“BigGAN: Large Scale GAN Training For High Fidelity Natural Image Synthesis § 5.2 Additional Evaluation On JFT-300M”, Andrew Brock, Jeff Donahue, Karen Simonyan2018-09-28 (, ; similar)⁠:

…To confirm that our design choices are effective for even larger and more complex and diverse datasets, we also present results of our system on a subset of JFT-300M (Sun et al 2017). The full JFT-300M dataset contains 300M real-world images labeled with 18K categories. Since the category distribution is heavily long-tailed, we subsample the dataset to keep only images with the 8.5K most common labels. The resulting dataset contains 292M images—two orders of magnitude larger than ImageNet.

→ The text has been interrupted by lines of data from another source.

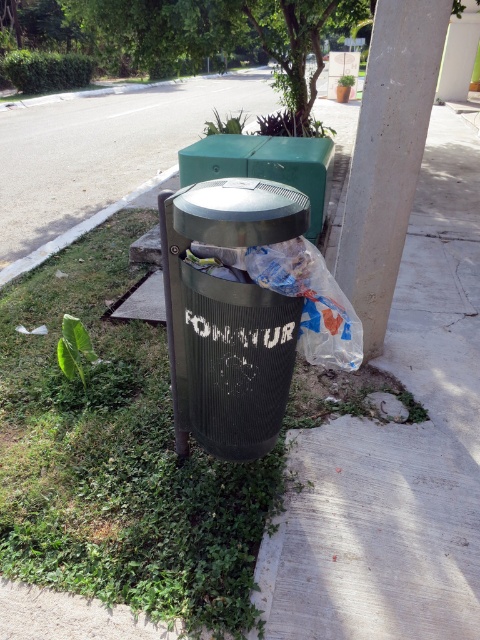 Question: Can you confirm if green grass at lower left is bigger than white concrete pillar at upper right?

Choices:
 (A) yes
 (B) no

Answer: (A)

Question: Which point is farther to the camera?

Choices:
 (A) green grass at lower left
 (B) white concrete pillar at upper right

Answer: (B)

Question: Where is green grass at lower left located in relation to white concrete pillar at upper right in the image?

Choices:
 (A) right
 (B) left

Answer: (B)

Question: Which point appears farthest from the camera in this image?

Choices:
 (A) (159, 349)
 (B) (385, 109)

Answer: (A)

Question: Does green grass at lower left appear under white concrete pillar at upper right?

Choices:
 (A) yes
 (B) no

Answer: (A)

Question: Which point appears farthest from the camera in this image?

Choices:
 (A) (436, 60)
 (B) (245, 467)

Answer: (B)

…Our results show that these techniques substantially improve performance even in the setting of this much larger dataset at the same model capacity (64 base channels). We further show that for a dataset of this scale, we see substantial additional improvements from expanding the capacity of our models to 128 base channels, while for ImageNet GANs that additional capacity was not beneficial. In Figure 19 (Appendix D), we present truncation plots for models trained on this dataset…Interestingly, unlike models trained on ImageNet, where training tends to collapse without heavy regularization (§4), the models trained on JFT-300M remain stable over many hundreds of thousands of iterations. This suggests that moving beyond ImageNet to larger datasets may partially alleviate GAN stability issues.